::: Supplied data :::
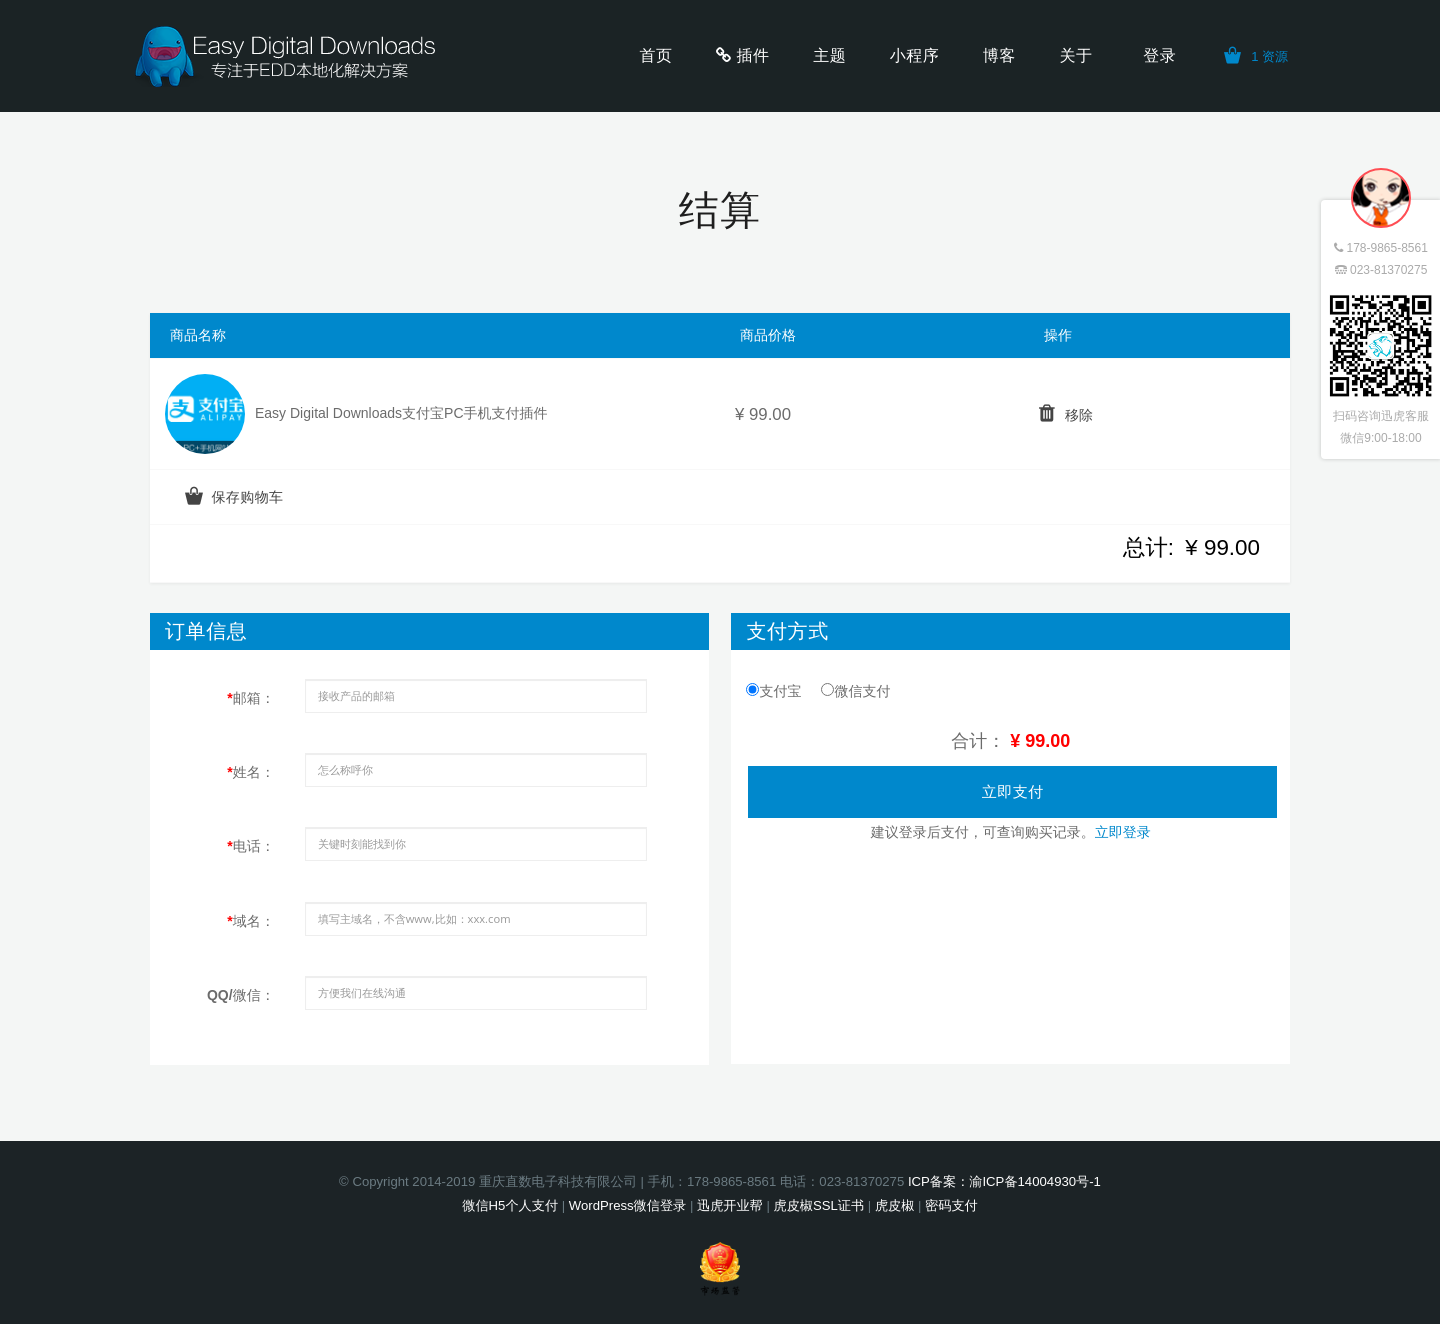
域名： (250, 921)
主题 (829, 55)
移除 (1079, 415)
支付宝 (773, 691)
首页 (656, 55)
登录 (1159, 55)
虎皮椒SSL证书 (818, 1205)
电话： (250, 846)
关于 (1075, 55)
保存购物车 (247, 497)
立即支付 (1013, 791)
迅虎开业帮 (730, 1205)
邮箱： (250, 698)
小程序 (914, 55)
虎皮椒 (894, 1205)
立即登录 (1123, 832)
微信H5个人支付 (510, 1205)
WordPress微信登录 (627, 1205)
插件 (753, 55)
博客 (999, 55)
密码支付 (951, 1205)
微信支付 (855, 691)
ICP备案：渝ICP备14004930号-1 (1004, 1181)
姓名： (250, 772)
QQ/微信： (241, 995)
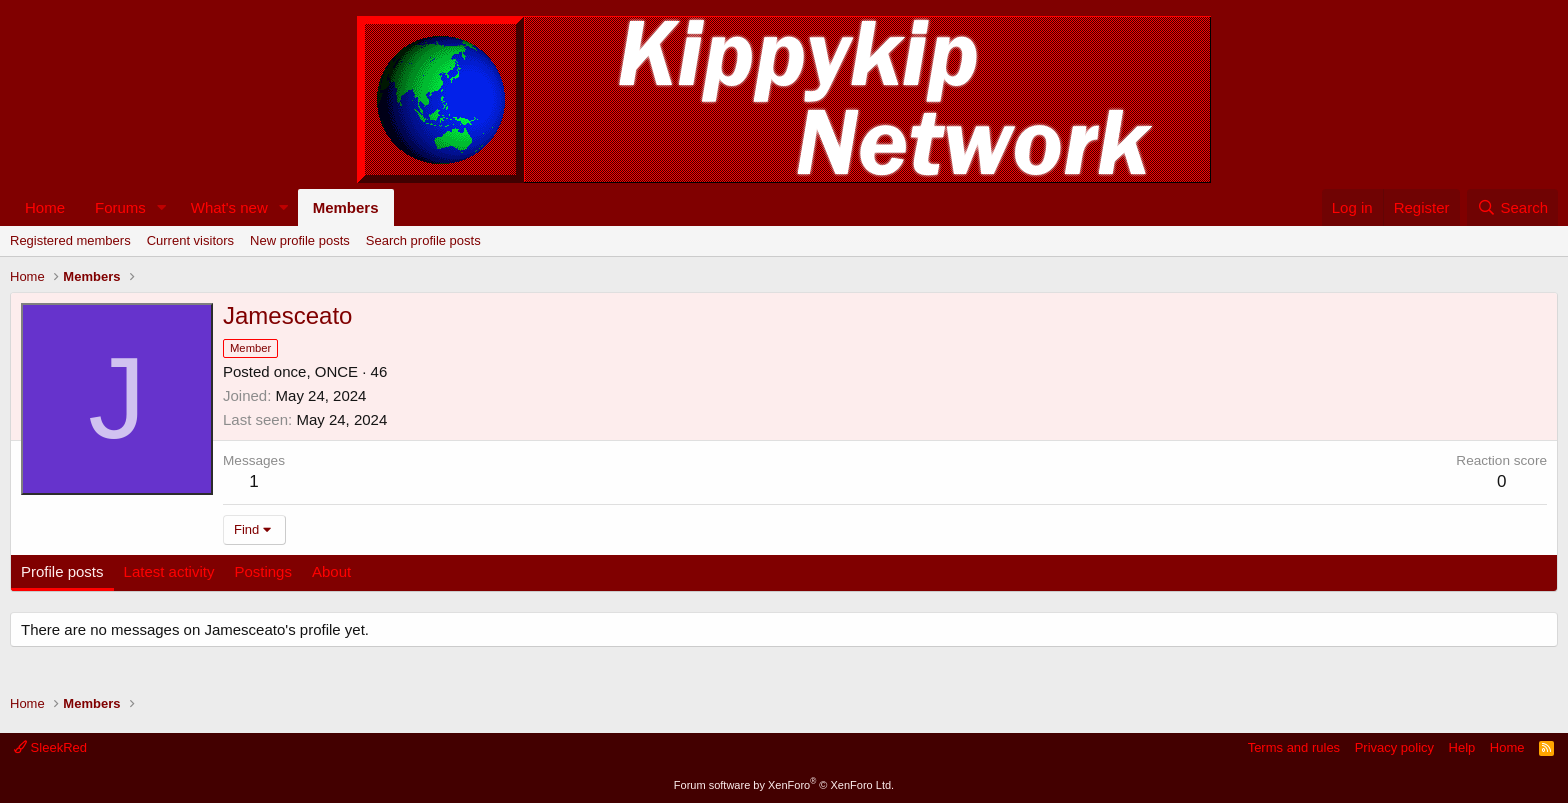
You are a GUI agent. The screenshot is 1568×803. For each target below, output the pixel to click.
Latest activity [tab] (169, 571)
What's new (229, 207)
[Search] (1512, 207)
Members (346, 207)
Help (1462, 747)
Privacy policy (1394, 747)
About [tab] (331, 571)
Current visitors (190, 240)
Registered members (70, 240)
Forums (120, 207)
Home (45, 207)
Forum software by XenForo (784, 785)
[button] (162, 207)
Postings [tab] (263, 571)
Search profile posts (423, 240)
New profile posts (300, 240)
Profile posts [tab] (62, 571)
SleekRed (50, 747)
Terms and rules (1294, 747)
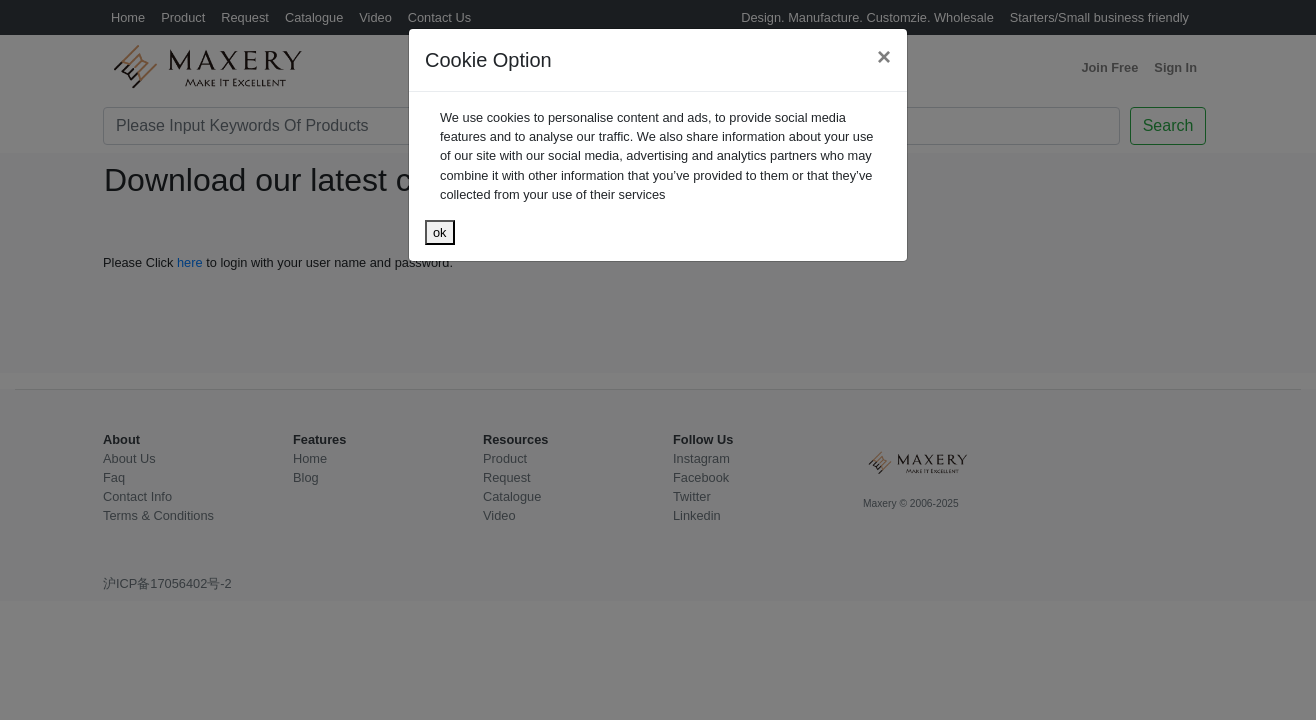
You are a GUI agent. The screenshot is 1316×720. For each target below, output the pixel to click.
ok (440, 232)
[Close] (884, 57)
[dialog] (658, 360)
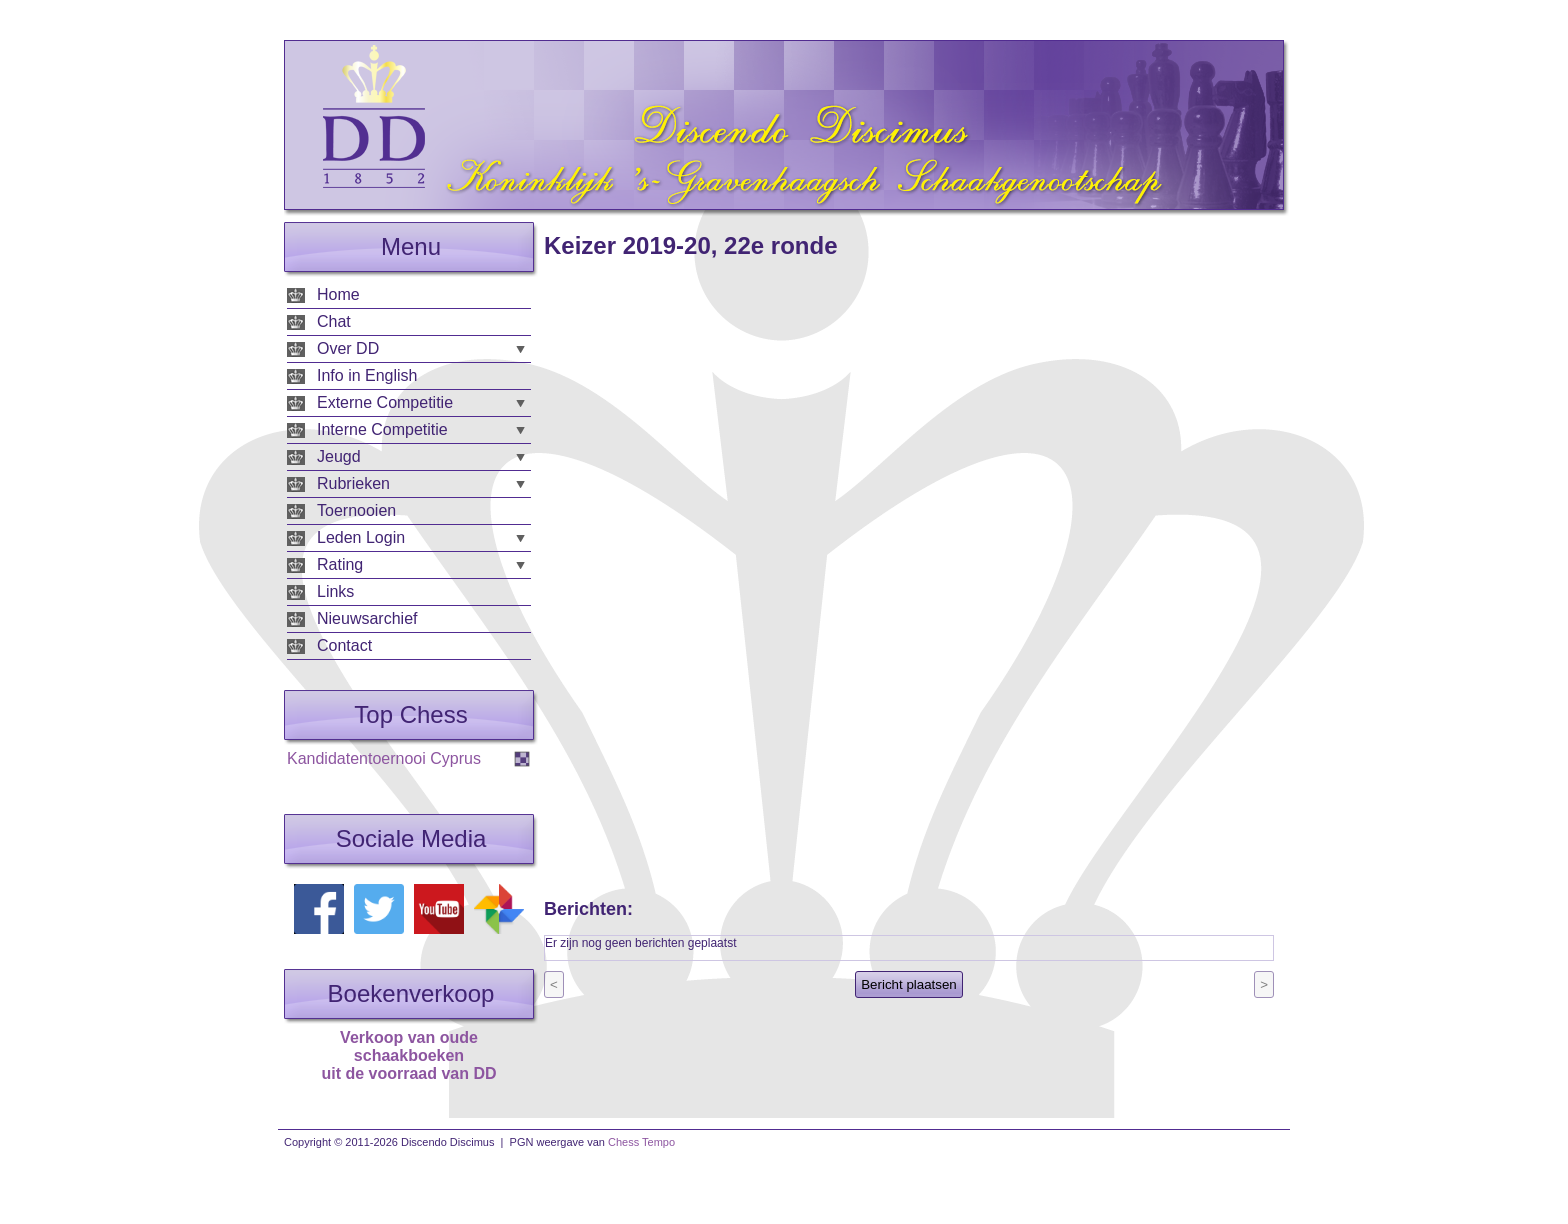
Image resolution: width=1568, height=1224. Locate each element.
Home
:::
Task prompt:
Beginning with the line that holds "[Close] (884, 57)", extract every line to the end of the material, exactly as it stands, and drop the pictures.

Written answer:
[Close] (884, 57)
[dialog] (658, 360)
Image resolution: width=1568, height=1224. Locate each element.
Home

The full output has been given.